China's data approach held up as pioneering
Analysts hail nation's 'comprehensive' framework as driving digital economy
China's approach to data governance may significantly influence the international system as the country becomes a global rule-maker, experts said.
In a webinar hosted by the Institute for China-America Studies, or ICAS, panelists discussed China's legislative actions on data governance, which show a pivot toward a comprehensive, economic approach.
Kendra Schaefer, partner and head of technology policy research at Trivium China, said China has focused on data classification to build a framework for the data market, seeing data as the most critical resource for economic development.
"If the digital economy is one of the key engines maintaining China's forward momentum, then as we know, data is the gas that powers that engine," Schaefer told the forum, which was held on March 2.
Sourabh Gupta, a senior fellow at ICAS and leader of the discussion, compared the different approaches to data governance in the United States and China. He said the US used "a laissez-faire approach to data flows with narrow, adversary-oriented exceptions".
In contrast, China's approach is "comprehensive, concerted and state-managed", he said.
Paul Triolo, senior vice-president for China and technology policy lead at Dentons Global Advisors-Albright Stonebridge Group, said that it is important to "retain interoperability or develop new ways to interoperate between countries and regions with very different legal systems and drivers" to conduct data governance.
The US, in his view, has a "very messy system".
"We have no single US federal law that comprehensively regulates the collection and use of consumers' personal data. Congress has enacted a number of laws designed to protect individual personal information, but it uses a sectoral approach," Triolo said.

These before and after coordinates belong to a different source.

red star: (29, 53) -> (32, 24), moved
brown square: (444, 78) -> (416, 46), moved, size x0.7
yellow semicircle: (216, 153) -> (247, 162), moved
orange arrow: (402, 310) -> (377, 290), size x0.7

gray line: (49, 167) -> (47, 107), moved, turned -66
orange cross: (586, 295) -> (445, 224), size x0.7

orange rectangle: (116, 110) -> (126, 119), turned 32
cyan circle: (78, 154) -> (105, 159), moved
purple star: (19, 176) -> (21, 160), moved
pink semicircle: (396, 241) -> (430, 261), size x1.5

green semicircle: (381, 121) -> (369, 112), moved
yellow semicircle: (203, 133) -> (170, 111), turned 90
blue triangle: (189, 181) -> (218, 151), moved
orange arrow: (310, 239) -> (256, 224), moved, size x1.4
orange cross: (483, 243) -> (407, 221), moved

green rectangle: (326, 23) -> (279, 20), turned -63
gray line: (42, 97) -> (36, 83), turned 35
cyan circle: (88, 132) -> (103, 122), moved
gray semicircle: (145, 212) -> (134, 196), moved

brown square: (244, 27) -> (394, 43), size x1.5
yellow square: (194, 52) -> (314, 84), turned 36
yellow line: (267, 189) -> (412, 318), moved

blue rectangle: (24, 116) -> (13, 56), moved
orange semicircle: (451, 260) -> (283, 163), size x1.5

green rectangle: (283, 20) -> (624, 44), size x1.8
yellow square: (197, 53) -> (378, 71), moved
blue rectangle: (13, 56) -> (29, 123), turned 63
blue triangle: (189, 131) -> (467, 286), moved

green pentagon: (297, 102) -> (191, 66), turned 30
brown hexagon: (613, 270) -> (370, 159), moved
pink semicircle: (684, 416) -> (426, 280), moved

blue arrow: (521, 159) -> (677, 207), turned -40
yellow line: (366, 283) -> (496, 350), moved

"The lack of an overarching law is complicating the US relationship with the EU over issues such as Privacy Shield (a data-protection effort between the US and the EU and Switzerland), as well as creating difficulties, as the administration addresses connected apps such as TikTok," Triolo said.

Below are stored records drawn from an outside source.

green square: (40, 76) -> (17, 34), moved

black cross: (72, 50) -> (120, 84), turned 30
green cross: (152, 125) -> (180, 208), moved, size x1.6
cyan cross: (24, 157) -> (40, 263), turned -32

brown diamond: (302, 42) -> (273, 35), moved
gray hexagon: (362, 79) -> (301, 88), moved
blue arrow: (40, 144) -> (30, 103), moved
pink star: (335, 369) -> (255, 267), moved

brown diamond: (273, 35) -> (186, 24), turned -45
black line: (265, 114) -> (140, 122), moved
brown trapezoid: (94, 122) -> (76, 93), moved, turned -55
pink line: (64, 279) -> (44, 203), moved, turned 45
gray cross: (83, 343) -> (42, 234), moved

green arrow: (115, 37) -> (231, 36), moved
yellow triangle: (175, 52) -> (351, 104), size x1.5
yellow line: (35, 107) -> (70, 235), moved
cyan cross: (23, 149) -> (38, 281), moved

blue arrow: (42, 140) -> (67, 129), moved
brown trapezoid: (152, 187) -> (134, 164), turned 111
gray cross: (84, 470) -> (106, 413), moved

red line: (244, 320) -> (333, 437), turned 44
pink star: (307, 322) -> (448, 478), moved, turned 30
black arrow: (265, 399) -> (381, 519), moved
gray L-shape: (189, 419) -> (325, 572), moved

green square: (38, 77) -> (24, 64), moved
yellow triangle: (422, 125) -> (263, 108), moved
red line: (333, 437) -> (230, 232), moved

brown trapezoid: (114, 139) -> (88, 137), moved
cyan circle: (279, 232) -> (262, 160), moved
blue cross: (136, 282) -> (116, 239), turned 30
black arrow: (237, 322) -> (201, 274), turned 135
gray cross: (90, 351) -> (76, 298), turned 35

He notes that China is going its own way. "China is trying to sort of chart its own middle ground between the EU approach and the US approach," said Triolo.
China finalized its data governance regime last year by releasing the Data Security Law and the Personal Information Protection Law, setting up some basic categories for high- and medium-risk data.

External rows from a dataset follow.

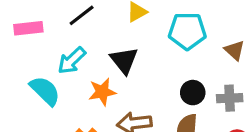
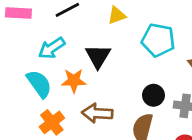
cyan semicircle: (45, 91) -> (39, 84), moved

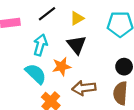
yellow triangle: (117, 15) -> (77, 18), moved
cyan arrow: (52, 48) -> (40, 45), turned 150

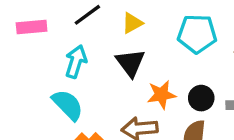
orange star: (62, 67) -> (161, 95), moved

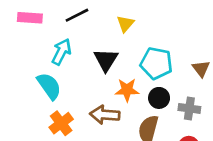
yellow triangle: (132, 23) -> (125, 24), moved, turned -30
cyan pentagon: (197, 34) -> (156, 63), moved

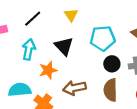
cyan semicircle: (49, 86) -> (20, 90), moved, turned -45
orange star: (127, 90) -> (48, 70), moved

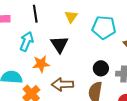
black line: (33, 19) -> (35, 14), turned -66
cyan pentagon: (103, 38) -> (104, 27), moved

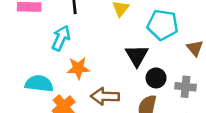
black triangle: (59, 44) -> (137, 56), moved

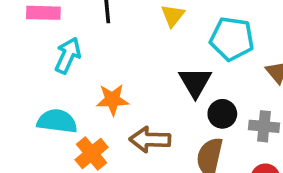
cyan arrow: (61, 38) -> (68, 55), moved

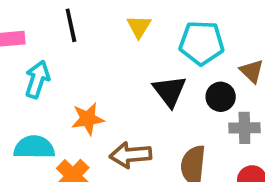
black circle: (222, 114) -> (221, 97), moved

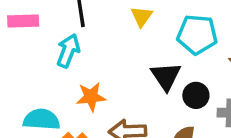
cyan arrow: (37, 79) -> (68, 51), moved
black circle: (221, 97) -> (196, 95), moved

"This is the big-picture economic thinking underpinning the data classification schemes," said Schaefer, calling China's move an ambitious project "that hasn't been done by any country anywhere in the world".
Denis Simon, a senior adviser to the president for China affairs and a professor at Duke University, said:"The one thing that seems to be sure is that the entire landscape of global governance and management of data have already become more challenging than we expected.
"As the emerging global rule-maker, China's bilateral and multilateral engagement on data governance is going to have a huge influence on the trajectory of other countries."
Simon agrees that China's data governance is "innovative and creative", but said he was concerned about "some challenging times ahead" as China's relations with the US and the West are "likely to remain problematic for a while".
Gupta said that he hoped "everyone perhaps can gravitate to a common platform rather than actually move out in a decoupling way on data".